Work instructions = Reproduce, exactly and in full, the records that follow, minus any pictures.

Supplied data Block Start

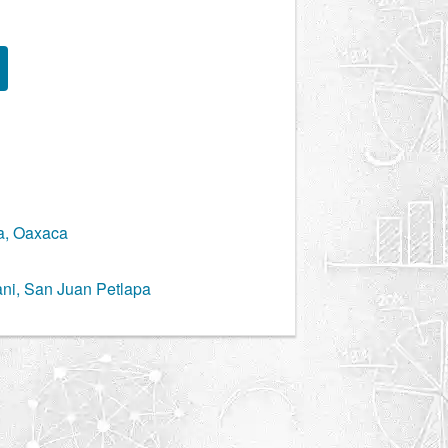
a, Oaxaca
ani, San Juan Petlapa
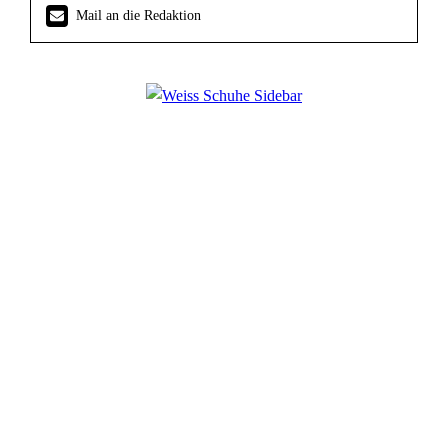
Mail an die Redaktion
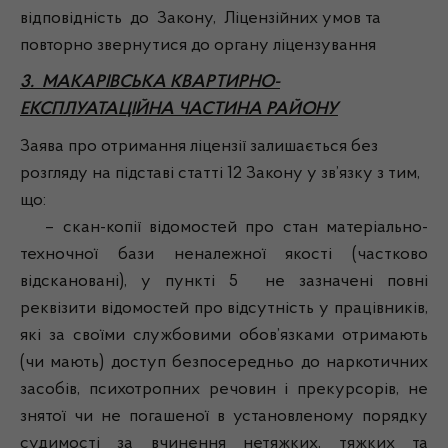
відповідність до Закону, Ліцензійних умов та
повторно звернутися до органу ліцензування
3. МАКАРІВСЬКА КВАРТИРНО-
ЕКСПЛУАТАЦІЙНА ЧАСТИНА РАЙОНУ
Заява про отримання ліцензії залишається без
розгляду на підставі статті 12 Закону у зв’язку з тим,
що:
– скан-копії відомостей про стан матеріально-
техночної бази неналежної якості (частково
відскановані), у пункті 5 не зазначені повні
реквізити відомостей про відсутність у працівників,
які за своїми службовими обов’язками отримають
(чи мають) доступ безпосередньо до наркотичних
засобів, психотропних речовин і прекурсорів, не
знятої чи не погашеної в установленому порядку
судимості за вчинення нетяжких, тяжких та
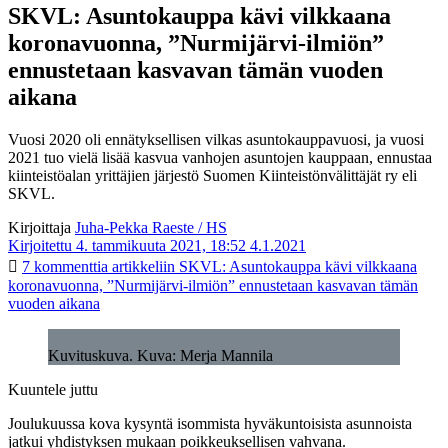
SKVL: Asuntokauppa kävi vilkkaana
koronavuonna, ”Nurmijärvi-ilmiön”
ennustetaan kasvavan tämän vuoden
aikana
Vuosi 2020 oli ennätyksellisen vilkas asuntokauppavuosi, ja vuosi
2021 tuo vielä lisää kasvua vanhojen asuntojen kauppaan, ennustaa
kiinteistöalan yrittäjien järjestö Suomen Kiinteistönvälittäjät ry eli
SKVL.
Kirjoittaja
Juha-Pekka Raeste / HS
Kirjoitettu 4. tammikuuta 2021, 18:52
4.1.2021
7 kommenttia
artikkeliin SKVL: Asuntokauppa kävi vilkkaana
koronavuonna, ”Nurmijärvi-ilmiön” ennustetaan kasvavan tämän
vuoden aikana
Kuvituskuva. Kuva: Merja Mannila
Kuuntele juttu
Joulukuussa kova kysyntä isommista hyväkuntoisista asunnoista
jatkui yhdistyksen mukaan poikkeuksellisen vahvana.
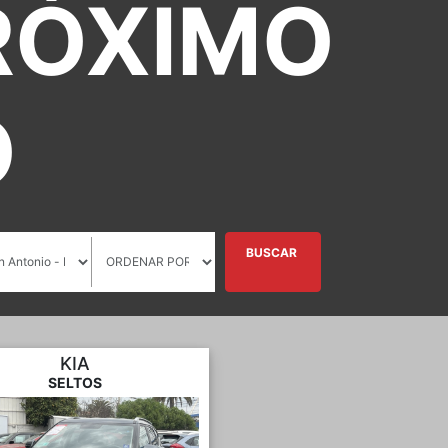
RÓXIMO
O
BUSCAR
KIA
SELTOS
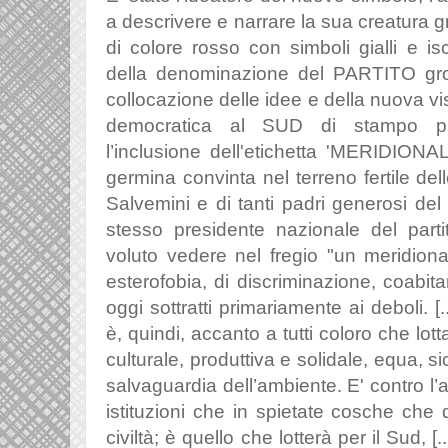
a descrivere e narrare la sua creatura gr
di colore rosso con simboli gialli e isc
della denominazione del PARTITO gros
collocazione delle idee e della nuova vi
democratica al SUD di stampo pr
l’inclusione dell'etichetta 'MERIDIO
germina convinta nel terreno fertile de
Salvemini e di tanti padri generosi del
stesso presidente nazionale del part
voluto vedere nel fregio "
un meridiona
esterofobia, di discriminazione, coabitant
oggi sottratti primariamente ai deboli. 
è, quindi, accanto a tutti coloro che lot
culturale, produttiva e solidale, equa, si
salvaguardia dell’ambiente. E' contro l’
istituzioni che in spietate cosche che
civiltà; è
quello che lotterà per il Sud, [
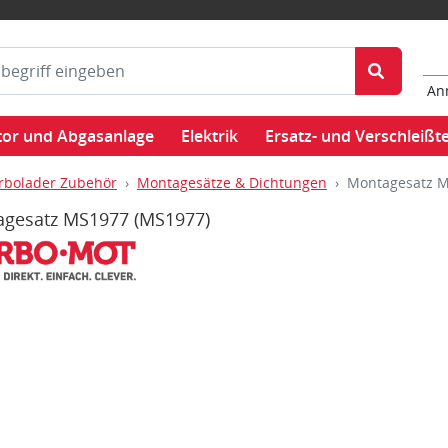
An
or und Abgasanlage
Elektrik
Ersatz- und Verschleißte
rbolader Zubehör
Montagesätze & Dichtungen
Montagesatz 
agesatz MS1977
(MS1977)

Supplied data Block End

Response area =
a, Oaxaca
ani, San Juan Petlapa
Mail an die Redaktion
відповідність до Закону, Ліцензійних умов та
повторно звернутися до органу ліцензування
3. МАКАРІВСЬКА КВАРТИРНО-
ЕКСПЛУАТАЦІЙНА ЧАСТИНА РАЙОНУ
Заява про отримання ліцензії залишається без
розгляду на підставі статті 12 Закону у зв’язку з тим,
що:
– скан-копії відомостей про стан матеріально-
техночної бази неналежної якості (частково
відскановані), у пункті 5 не зазначені повні
реквізити відомостей про відсутність у працівників,
які за своїми службовими обов’язками отримають
(чи мають) доступ безпосередньо до наркотичних
засобів, психотропних речовин і прекурсорів, не
знятої чи не погашеної в установленому порядку
судимості за вчинення нетяжких, тяжких та
SKVL: Asuntokauppa kävi vilkkaana
koronavuonna, ”Nurmijärvi-ilmiön”
ennustetaan kasvavan tämän vuoden
aikana
Vuosi 2020 oli ennätyksellisen vilkas asuntokauppavuosi, ja vuosi
2021 tuo vielä lisää kasvua vanhojen asuntojen kauppaan, ennustaa
kiinteistöalan yrittäjien järjestö Suomen Kiinteistönvälittäjät ry eli
SKVL.
Kirjoittaja
Juha-Pekka Raeste / HS
Kirjoitettu 4. tammikuuta 2021, 18:52
4.1.2021
7 kommenttia
artikkeliin SKVL: Asuntokauppa kävi vilkkaana
koronavuonna, ”Nurmijärvi-ilmiön” ennustetaan kasvavan tämän
vuoden aikana
Kuvituskuva. Kuva: Merja Mannila
Kuuntele juttu
Joulukuussa kova kysyntä isommista hyväkuntoisista asunnoista
jatkui yhdistyksen mukaan poikkeuksellisen vahvana.
RÓXIMO
O
BUSCAR
KIA
SELTOS
a descrivere e narrare la sua creatura gr
di colore rosso con simboli gialli e isc
della denominazione del PARTITO gros
collocazione delle idee e della nuova vi
democratica al SUD di stampo pr
l’inclusione dell'etichetta 'MERIDIO
germina convinta nel terreno fertile de
Salvemini e di tanti padri generosi del
stesso presidente nazionale del part
voluto vedere nel fregio "
un meridiona
esterofobia, di discriminazione, coabitant
oggi sottratti primariamente ai deboli. 
è, quindi, accanto a tutti coloro che lot
culturale, produttiva e solidale, equa, si
salvaguardia dell’ambiente. E' contro l’
istituzioni che in spietate cosche che
civiltà; è
quello che lotterà per il Sud, [
An
or und Abgasanlage
Elektrik
Ersatz- und Verschleißte
rbolader Zubehör
Montagesätze & Dichtungen
Montagesatz 
agesatz MS1977
(MS1977)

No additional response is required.